Simon Willison’s Weblog

Subscribe

Goodbye Zeit Now v1, hello datasette-publish-now—and talking to myself in GitHub issues

8th April 2020

This week I’ve been mostly dealing with the finally announced shutdown of Zeit Now v1. And having long-winded conversations with myself in GitHub issues.

How Zeit Now inspired Datasette

I first started experiencing with Zeit’s serverless Now hosting platform back in October 2017, when I used it to deploy json-head.now.sh—an updated version of an API tool I originally built for Google App Engine in July 2008.

I liked Zeit Now, a lot. Instant, inexpensive deploys of any stateless project that could be defined using a Dockerfile? Just type now to deploy the project in your current directory? Every deployment gets its own permanent URL? Amazing!

There was just one catch: Since Now deployments are ephemeral applications running on them need to be stateless. If you want a database, you need to involve another (potentially costly) service. It’s a limitation shared by other scalable hosting solutions—Heroku, App Engine and so on. How much interesting stuff can you build without a database?

I was musing about this in the shower one day (that old cliche really happened for me) when I had a thought: sure, you can’t write to a database... but if your data is read-only, why not bundle the database alongside the application code as part of the Docker image?

Ever since I helped launch the Datablog at the Guardian back in 2009 I had been interested in finding better ways to publish data journalism datasets than CSV files or a Google spreadsheets—so building something that could package and bundle read-only data was of extreme interest to me.

In November 2017 I released the first version of Datasette. The original idea was very much inspired by Zeit Now.

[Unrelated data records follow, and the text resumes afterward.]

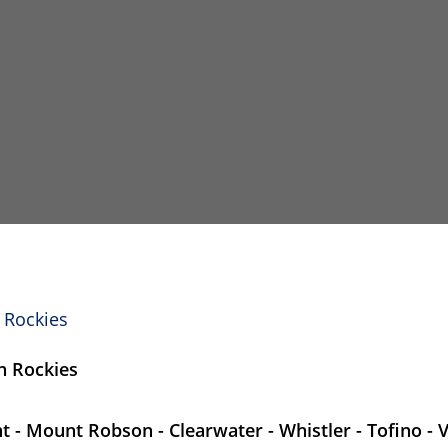
 Rockies
n Rockies
t - Mount Robson - Clearwater - Whistler - Tofino -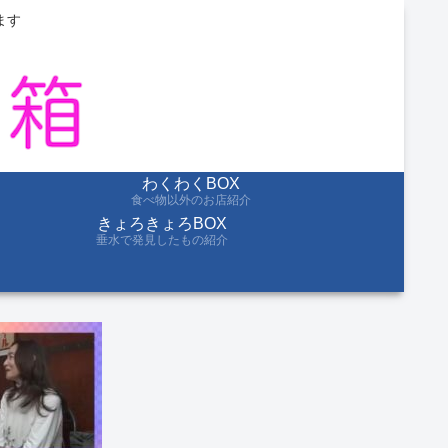
ます
わくわくBOX
食べ物以外のお店紹介
きょろきょろBOX
垂水で発見したもの紹介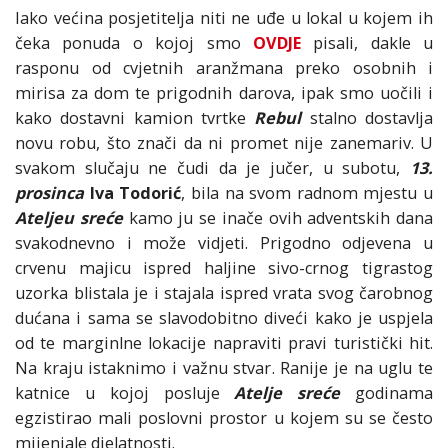
Iako većina posjetitelja niti ne uđe u lokal u kojem ih
čeka ponuda o kojoj smo
OVDJE
pisali, dakle u
rasponu od cvjetnih aranžmana preko osobnih i
mirisa za dom te prigodnih darova, ipak smo uočili i
kako dostavni kamion tvrtke
Rebul
stalno dostavlja
novu robu, što znači da ni promet nije zanemariv. U
svakom slučaju ne čudi da je jučer, u subotu,
13.
prosinca
Iva Todorić
, bila na svom radnom mjestu u
Ateljeu sreće
kamo ju se inače ovih adventskih dana
svakodnevno i može vidjeti. Prigodno odjevena u
crvenu majicu ispred haljine sivo-crnog tigrastog
uzorka blistala je i stajala ispred vrata svog čarobnog
dućana i sama se slavodobitno diveći kako je uspjela
od te marginlne lokacije napraviti pravi turistički hit.
Na kraju istaknimo i važnu stvar. Ranije je na uglu te
katnice u kojoj posluje
Atelje sreće
godinama
egzistirao mali poslovni prostor u kojem su se često
mijenjale djelatnosti.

I gave a talk about Datasette at the Zeit Day conference in San Francisco in April 2018. Suffice to say I was a huge fan!

Goodbye, Zeit Now v1

In November 2018, Zeit announced Now v2. And it was, different.

v2 is an entirely different architecture from v1. Where v1 built on Docker containers, v2 is built on top of serverless functions—AWS Lambda in particular.

I can see why Zeit did this. Lambda functions can launch from cold way faster—v1’s Docker infrastructure had tough cold-start times. They are much cheaper to run as well—crucial for Zeit given their extremely generous pricing plans.

But it was bad news for my projects. Lambdas are tightly size constrained, which is tough when you’re bundling potentially large SQLite database files with your deployments.

More importantly, in 2018 Amazon were deliberately excluding the Python sqlite3 standard library module from the Python Lambda environment! I guess they hadn’t considered people who might want to work with read-only database files.

So Datasette on Now v2 just wasn’t going to work. Zeit kept v1 supported for the time being, but the writing was clearly on the wall.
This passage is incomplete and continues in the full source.